In early May, some areas in the Eastern Cape was attacked by swarms of brown locusts. The areas affected so far include Alice, Burnshill, Fort Cox, KwaMathole and some parts of Sundays River Valley Municipality. These pests are so voracious and destructive to both crops and pastures. When they get into a field, they leave literally nothing and the farmer has to start all over again. They normally do this in the early morning and just one swarm of these locusts can finish a hectare of vegetation in about 30 minutes which shows just how dangerous these pests are.

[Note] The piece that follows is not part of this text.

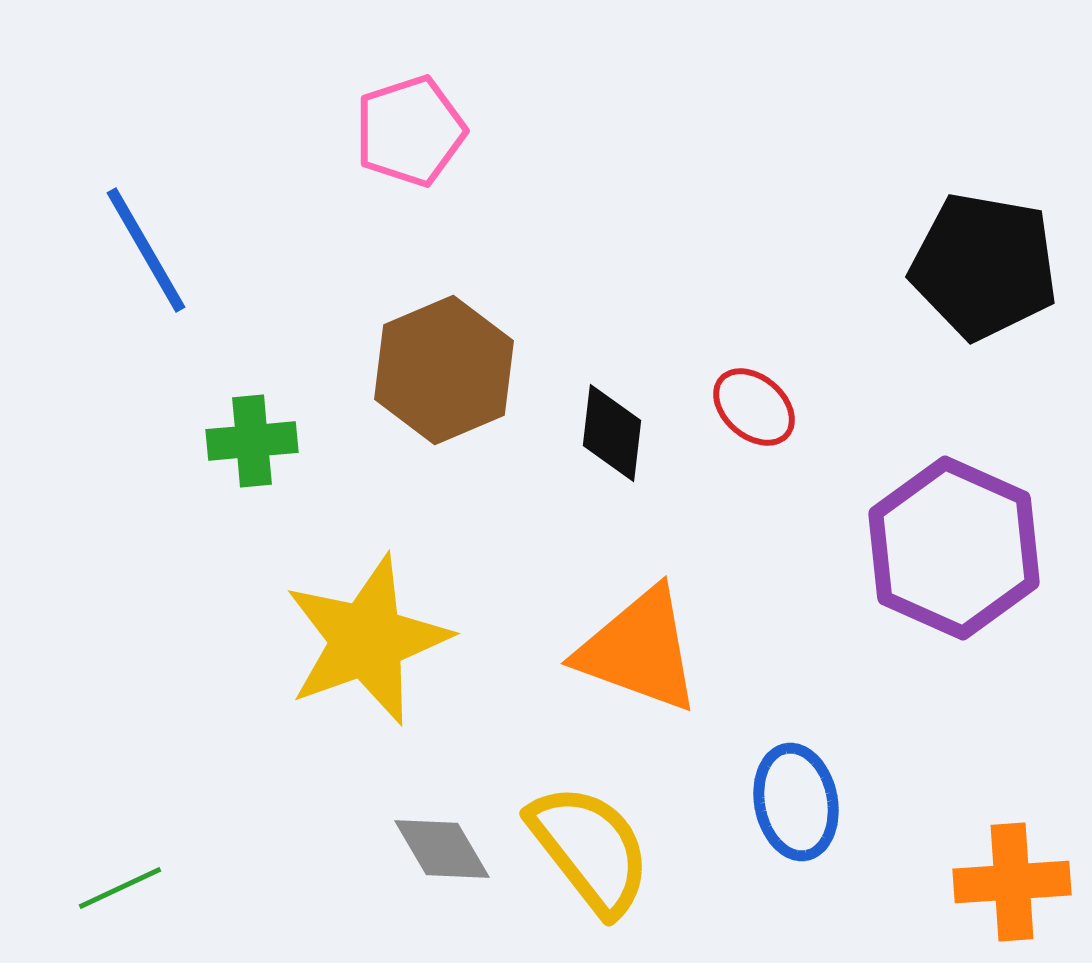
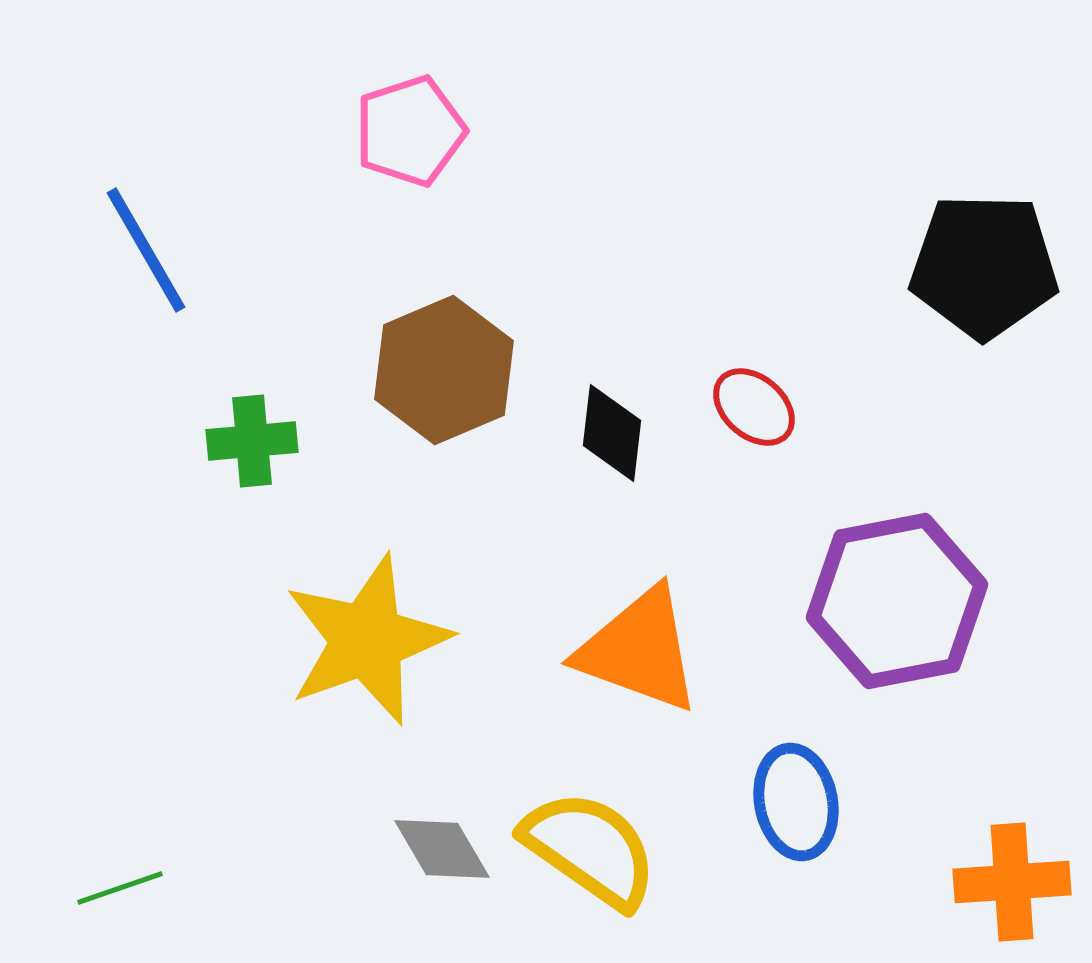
black pentagon: rotated 9 degrees counterclockwise
purple hexagon: moved 57 px left, 53 px down; rotated 25 degrees clockwise
yellow semicircle: rotated 17 degrees counterclockwise
green line: rotated 6 degrees clockwise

How best to control the brown locusts
It is not very easy to control the brown locusts as they come in swarms and there is no pre-warning. However, there are some methods that farmers can employ to avoid losses. The following techniques can be used to control such disasters:
- Use of shade net tunnels
- Use of plastic tunnels
- Baiting: Some chemical baits may be used at a small-scale. These baits are more environmental friendly as they simply attract the locusts to a certain point which is sticky and the locusts get stuck to the sticky wall.
- Broadcasting moistened bran bait by hand in a ±1m wide barrier around the roost in the early morning, has proved a most effective manner of baiting
- Field hygiene: Keeping our fields free of weeds, including the peripheries, assist to some extent in controlling the crawling locusts
- Aerial sprays: This can be done by the Department of Rural Development and Agrarian Reform (DRDAR). Producers are advised to report any locust swarms in their areas to their local extension officers for quick control.
There are mixed feelings about the idea of aerial spraying for the locusts, especially in Middledrift. Some members of the community are fearful what the consequences of aerial spraying may be for their own health and the general environmental health. However, for some, spraying the locusts is the only viable option in the meantime, until a proper environmentally friendly control method has been developed.